• [What to work on] From the data that follows, copy every line with the string "déclaration".

• [Records from a data collection]
========================

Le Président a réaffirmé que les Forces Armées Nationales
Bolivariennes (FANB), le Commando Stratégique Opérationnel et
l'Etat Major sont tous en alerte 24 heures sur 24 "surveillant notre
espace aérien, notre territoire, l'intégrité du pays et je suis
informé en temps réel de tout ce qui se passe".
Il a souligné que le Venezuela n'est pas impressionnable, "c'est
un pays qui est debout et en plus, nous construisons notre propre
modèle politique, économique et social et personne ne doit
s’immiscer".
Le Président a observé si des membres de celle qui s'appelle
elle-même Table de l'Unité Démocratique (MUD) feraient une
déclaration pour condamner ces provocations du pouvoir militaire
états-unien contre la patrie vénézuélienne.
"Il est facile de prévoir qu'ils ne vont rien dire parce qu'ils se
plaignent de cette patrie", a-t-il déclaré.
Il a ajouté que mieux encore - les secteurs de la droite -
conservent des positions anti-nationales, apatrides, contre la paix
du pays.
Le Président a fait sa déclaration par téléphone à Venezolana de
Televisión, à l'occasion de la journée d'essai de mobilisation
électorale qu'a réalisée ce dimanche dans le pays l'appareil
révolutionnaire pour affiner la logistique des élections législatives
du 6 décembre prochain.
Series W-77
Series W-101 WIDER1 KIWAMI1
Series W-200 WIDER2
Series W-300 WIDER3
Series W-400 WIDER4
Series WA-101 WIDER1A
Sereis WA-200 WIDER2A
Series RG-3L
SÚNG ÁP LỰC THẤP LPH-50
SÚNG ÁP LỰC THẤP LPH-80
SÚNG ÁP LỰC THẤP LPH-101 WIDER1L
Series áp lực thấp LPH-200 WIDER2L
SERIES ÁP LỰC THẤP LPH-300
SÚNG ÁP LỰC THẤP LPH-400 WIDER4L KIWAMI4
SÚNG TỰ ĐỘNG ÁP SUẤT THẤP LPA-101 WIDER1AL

========================

• [Written reply]
déclaration pour condamner ces provocations du pouvoir militaire
Le Président a fait sa déclaration par téléphone à Venezolana de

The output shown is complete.